| Author | Message | ||
     Andrey S. Kozhukhov (andrey) New member Username: andrey Post Number: 1 Registered: 04-2008 |
Hello. While trying to solve Richards equation for groundwater, I came across a little problem. While water flows into the domain area, it also should leave it according to the fact that outside my domain there is also ground. And so the flux should match saturation outside. Can you please give me a piece of advice on how to solve it, or I should just expand the domain? The script is in the file | ||
| Robert G. Nelson (rgnelson) Moderator Username: rgnelson Post Number: 1094 Registered: 06-2003 |
In your system, the Natural BC specifies the value of -K*grad(h), the outward water flux at the surface (See "Natural" in the Help Index). Natural(h)=0 therefore means a closed system, with no flow out the boundaries. A nonzero specification for Natural(h) will allow flow across the boundary.
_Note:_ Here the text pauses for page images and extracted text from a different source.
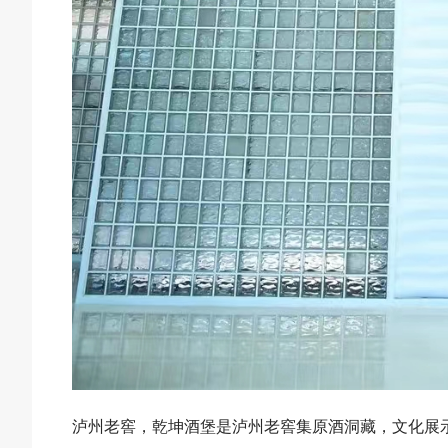
泸州老窖，乾坤酒堡是泸州老窖集原酒洞藏，文化展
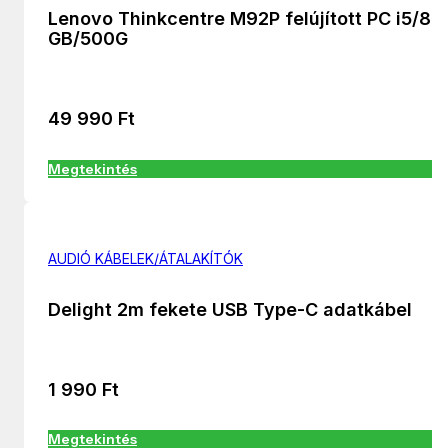
Lenovo Thinkcentre M92P felújított PC i5/8
GB/500G
49 990
Ft
Megtekintés
AUDIÓ KÁBELEK/ÁTALAKÍTÓK
Delight 2m fekete USB Type-C adatkábel
1 990
Ft
Megtekintés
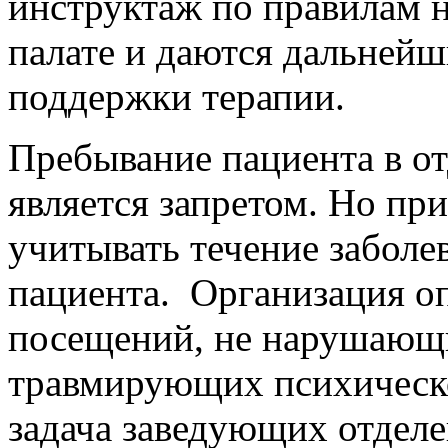
инструктаж по правилам 
палате и даются дальней
поддержки терапии.
Пребывание пациента в о
является запретом. Но п
учитывать течение заболев
пациента. Организация о
посещений, не нарушающи
травмирующих психическо
задача заведующих отдел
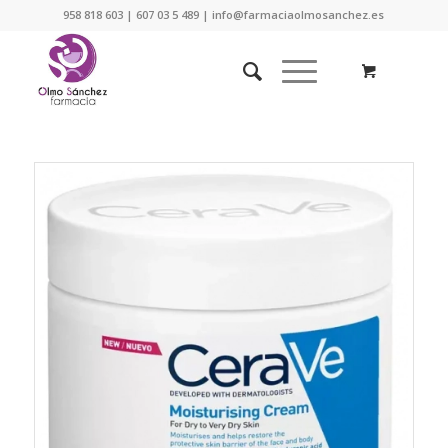
958 818 603 | 607 03 5 489 | info@farmaciaolmosanchez.es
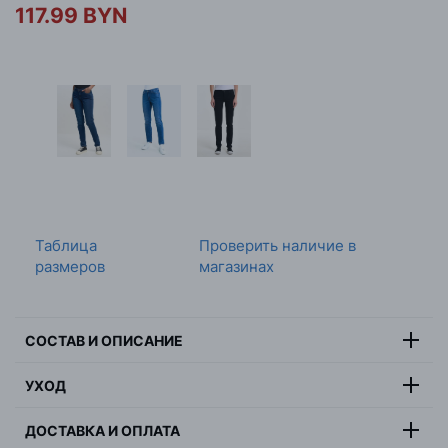
117.99 BYN
Таблица
Проверить наличие в
размеров
магазинах
СОСТАВ И ОПИСАНИЕ
92% хлопок, 6% полиэстер, 2%
УХОД
Состав:
эластан
Максимальная температура стирки 30 градусов,
Цвет:
черный
ДОСТАВКА И ОПЛАТА
деликатная стирка, не отбеливать, не сушить в
Страна:
Египет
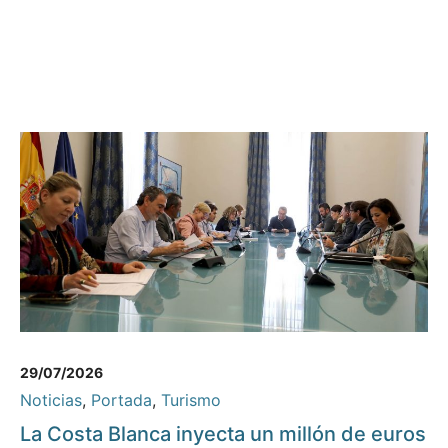
29/07/2026
Noticias
,
Portada
,
Turismo
La Costa Blanca inyecta un millón de euros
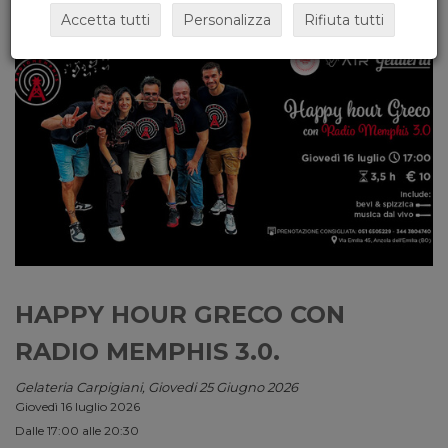
Accetta tutti
Personalizza
Rifiuta tutti
HAPPY HOUR GRECO CON
RADIO MEMPHIS 3.0.
Gelateria Carpigiani, Giovedi 25 Giugno 2026
Giovedì 16 luglio 2026
Dalle 17:00 alle 20:30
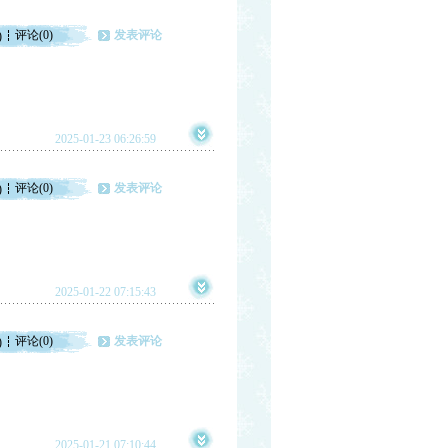
评论(0)
发表评论
)
2025-01-23 06:26:59
评论(0)
发表评论
)
2025-01-22 07:15:43
评论(0)
发表评论
)
2025-01-21 07:10:44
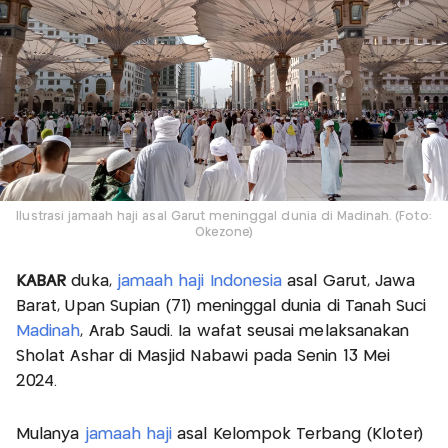
Ilustrasi jamaah haji asal Garut meninggal dunia di Madinah. (Foto:
Okezone)
KABAR
duka,
jamaah haji Indonesia
asal Garut, Jawa
Barat, Upan Supian (71) meninggal dunia di Tanah Suci
Madinah
, Arab Saudi. Ia wafat seusai melaksanakan
Sholat Ashar di Masjid Nabawi pada Senin 13 Mei
2024.
Mulanya
jamaah haji
asal Kelompok Terbang (Kloter)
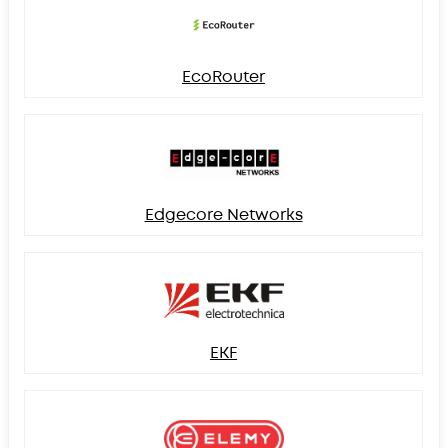
EcoRouter
Edgecore Networks
EKF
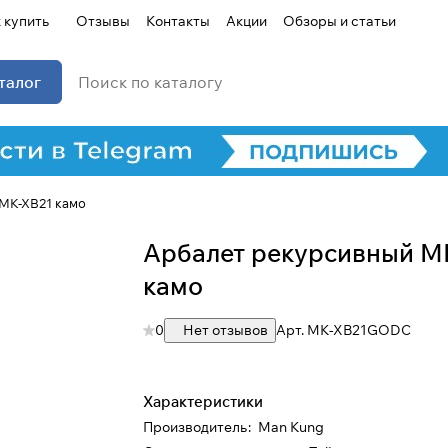
 купить
Отзывы
Контакты
Акции
Обзоры и статьи
талог
MK-XB21 камо
Арбалет рекурсивный M
камо
0
Нет отзывов
Арт.
MK-XB21GODC
Характеристики
Производитель
:
Man Kung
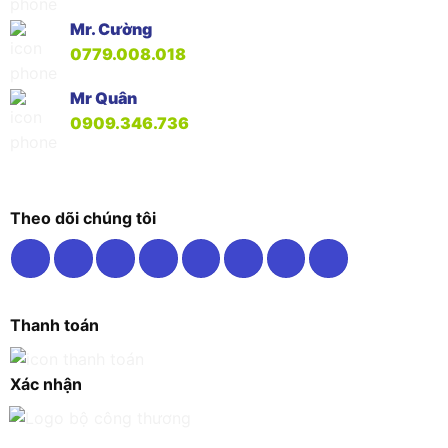
Mr. Cường
0779.008.018
Mr Quân
0909.346.736
Theo dõi chúng tôi
Thanh toán
Xác nhận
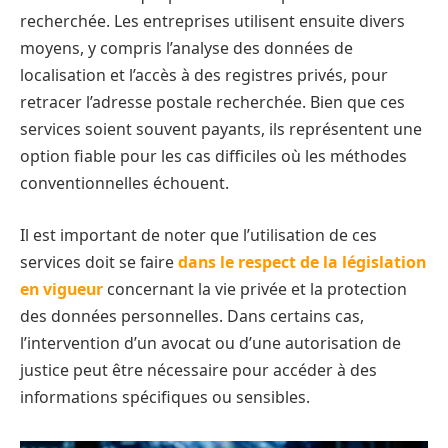
recherchée. Les entreprises utilisent ensuite divers
moyens, y compris l’analyse des données de
localisation et l’accès à des registres privés, pour
retracer l’adresse postale recherchée. Bien que ces
services soient souvent payants, ils représentent une
option fiable pour les cas difficiles où les méthodes
conventionnelles échouent.
Il est important de noter que l’utilisation de ces
services doit se faire
dans le respect de la législation
en vigueur
concernant la vie privée et la protection
des données personnelles. Dans certains cas,
l’intervention d’un avocat ou d’une autorisation de
justice peut être nécessaire pour accéder à des
informations spécifiques ou sensibles.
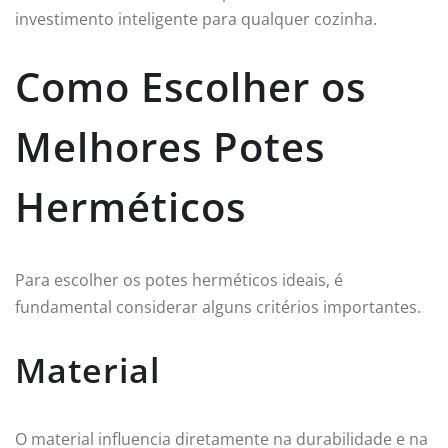
investimento inteligente para qualquer cozinha.
Como Escolher os
Melhores Potes
Herméticos
Para escolher os potes herméticos ideais, é
fundamental considerar alguns critérios importantes.
Material
O material influencia diretamente na durabilidade e na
Since FlexPDE cannot compute conditions outside the computation domain, you must use some ad hoc approximation to determine the flux. A couple of possibilities come to mind: 1) Natural(h)= P*(h-h0) This formulation will drag h toward h0 with a strength "P". If you think of h0 as being positioned at a distance D from the boundary, then a difference approximation -K*grad(h)~K*(h-h0)/d implies P=K/d. 2) Natural(h)=-Normal(K*grad(h)) This formulation is not really a boundary condition at all, in that it supplies no new information to make the solution unique. It is "tautological", because it merely supplies the value of the surface integrals generated by the Divergence Theorem, and completes the equation system for whatever gradient appears at the boundary. Both of these formulations will work best if the boundary is far away and circular instead of square. There is other trouble here, however. Both formulations run into trouble at late time. You should examine the expressions for K and C to see if there is potential for cancellation errors leading to oscillation. |